VA officials said they are aware of the growing PTSD problem. Last week, for instance, Nicholson directed the department's 153 medical centers to extend their hours to ensure that veterans can reach VA's more than 9,000 mental-health professionals when they need them.
This month, William F. Feeley, VA's deputy undersecretary for health, directed top department officials to implement new mental-health initiatives by Aug. 1, including a requirement that all veterans asking for mental-health or substance-abuse care be evaluated within 24 hours.

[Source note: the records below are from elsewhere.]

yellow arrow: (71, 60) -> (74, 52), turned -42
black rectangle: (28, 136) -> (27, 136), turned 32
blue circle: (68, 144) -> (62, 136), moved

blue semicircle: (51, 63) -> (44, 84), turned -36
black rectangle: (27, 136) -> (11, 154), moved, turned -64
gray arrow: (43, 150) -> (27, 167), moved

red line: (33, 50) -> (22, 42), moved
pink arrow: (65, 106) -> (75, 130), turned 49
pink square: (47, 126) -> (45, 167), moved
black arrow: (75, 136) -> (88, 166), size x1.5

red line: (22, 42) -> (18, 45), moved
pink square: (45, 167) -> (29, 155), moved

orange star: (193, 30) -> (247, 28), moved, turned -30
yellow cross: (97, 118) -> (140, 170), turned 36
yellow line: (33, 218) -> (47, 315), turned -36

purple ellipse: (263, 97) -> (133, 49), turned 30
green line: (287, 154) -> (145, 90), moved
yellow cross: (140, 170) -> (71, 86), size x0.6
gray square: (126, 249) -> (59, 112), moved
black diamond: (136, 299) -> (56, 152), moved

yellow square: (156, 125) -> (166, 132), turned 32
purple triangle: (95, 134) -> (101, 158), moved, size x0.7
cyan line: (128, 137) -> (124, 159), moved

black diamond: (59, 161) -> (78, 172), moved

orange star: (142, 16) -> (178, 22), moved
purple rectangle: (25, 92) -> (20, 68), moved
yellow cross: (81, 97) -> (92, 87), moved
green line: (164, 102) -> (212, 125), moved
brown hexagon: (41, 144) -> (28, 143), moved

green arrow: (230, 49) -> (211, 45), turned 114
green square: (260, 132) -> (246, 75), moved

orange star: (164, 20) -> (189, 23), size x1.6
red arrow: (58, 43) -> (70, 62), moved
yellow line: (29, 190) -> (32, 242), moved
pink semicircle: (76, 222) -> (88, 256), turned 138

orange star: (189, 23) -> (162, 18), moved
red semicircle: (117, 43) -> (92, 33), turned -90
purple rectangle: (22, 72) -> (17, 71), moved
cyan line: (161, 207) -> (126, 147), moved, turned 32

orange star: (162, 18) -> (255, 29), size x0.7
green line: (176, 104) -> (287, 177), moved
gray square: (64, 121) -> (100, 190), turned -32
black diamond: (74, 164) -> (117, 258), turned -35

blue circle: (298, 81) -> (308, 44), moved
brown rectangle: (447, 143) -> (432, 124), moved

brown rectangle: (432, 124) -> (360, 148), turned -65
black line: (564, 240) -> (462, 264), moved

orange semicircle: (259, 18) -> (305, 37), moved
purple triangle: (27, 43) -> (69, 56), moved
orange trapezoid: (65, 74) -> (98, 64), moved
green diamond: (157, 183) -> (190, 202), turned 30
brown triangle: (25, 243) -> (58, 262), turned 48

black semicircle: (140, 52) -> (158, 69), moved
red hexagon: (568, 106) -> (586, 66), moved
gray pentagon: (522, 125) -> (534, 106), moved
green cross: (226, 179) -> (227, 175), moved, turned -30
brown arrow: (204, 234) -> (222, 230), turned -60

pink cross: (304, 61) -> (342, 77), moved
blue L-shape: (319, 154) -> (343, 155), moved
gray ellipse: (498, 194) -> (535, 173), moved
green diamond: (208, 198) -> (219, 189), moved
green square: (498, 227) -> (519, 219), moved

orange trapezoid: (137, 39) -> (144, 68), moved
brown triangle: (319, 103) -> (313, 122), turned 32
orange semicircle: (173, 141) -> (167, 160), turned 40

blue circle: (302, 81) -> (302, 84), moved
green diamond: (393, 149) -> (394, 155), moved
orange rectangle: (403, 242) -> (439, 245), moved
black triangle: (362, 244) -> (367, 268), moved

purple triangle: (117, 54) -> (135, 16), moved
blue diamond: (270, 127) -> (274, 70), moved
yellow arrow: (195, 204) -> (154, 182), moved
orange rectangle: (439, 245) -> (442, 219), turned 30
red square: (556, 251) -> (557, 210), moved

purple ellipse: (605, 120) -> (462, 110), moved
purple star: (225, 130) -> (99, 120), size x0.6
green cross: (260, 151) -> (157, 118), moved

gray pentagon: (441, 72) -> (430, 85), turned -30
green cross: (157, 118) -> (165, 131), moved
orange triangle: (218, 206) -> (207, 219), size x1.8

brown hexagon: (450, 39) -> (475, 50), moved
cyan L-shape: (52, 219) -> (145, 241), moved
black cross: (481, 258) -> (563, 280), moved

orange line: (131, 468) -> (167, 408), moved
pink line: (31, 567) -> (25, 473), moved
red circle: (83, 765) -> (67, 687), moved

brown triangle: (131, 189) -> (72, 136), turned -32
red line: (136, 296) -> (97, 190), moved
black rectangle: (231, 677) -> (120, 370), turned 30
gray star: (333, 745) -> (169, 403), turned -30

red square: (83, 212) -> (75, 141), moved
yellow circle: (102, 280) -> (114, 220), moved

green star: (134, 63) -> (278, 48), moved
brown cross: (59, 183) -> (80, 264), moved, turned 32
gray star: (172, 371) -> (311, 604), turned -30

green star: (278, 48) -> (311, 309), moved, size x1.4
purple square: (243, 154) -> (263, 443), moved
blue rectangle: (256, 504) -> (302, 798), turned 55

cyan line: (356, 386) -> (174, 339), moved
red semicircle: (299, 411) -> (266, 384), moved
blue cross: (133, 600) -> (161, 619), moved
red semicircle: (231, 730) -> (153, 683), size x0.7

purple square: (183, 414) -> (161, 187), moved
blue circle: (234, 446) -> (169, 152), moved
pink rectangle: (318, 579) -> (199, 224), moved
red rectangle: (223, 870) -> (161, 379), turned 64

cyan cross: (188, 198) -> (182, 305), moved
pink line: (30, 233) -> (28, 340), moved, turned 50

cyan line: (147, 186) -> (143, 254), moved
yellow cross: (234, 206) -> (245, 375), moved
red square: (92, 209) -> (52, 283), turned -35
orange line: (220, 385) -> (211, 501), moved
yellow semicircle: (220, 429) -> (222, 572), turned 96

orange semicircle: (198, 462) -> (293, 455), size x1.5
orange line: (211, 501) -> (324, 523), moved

"The VA takes its role as the leader in mental health in this country very seriously," Mondello said.
Lawmakers in Congress also noted the PTSD crisis.
"Certainly you need a whole new attitude from the top leadership on mental health," said Rep. Bob Filner (D-Calif.), chairman of the House Committee on Veterans' Affairs. Military leaders "have got to say, 'It's okay to admit this and get treated for it. It's not going to affect your promotions.' "
Sen. Daniel K. Akaka (D-Hawaii), chairman of the Senate Committee on Veterans' Affairs, said the committee is scheduled to consider legislation next week that would extend automatic health-care coverage for combat veterans to five years, up from two, so they can receive treatment for mental illnesses that can take years to surface.
A congressionally mandated Pentagon mental-health task force issued a report with 90 recommendations on Friday, and Rep. John M. McHugh (R-N.Y.), who was involved in establishing the panel, said he is hopeful that the Pentagon "will use the task force findings to straighten this ship up and do a better job."
Rep. Susan A. Davis (D-Calif.), a member of the House Armed Services Committee, said she is encouraged that the Pentagon report called for overhauling the system of care for mentally wounded service members. "They seem to take the issue for what it is, which is a need to transform the way we respond," said Davis, who has introduced legislation to create two Defense Department centers dedicated to understanding and treating military mental health.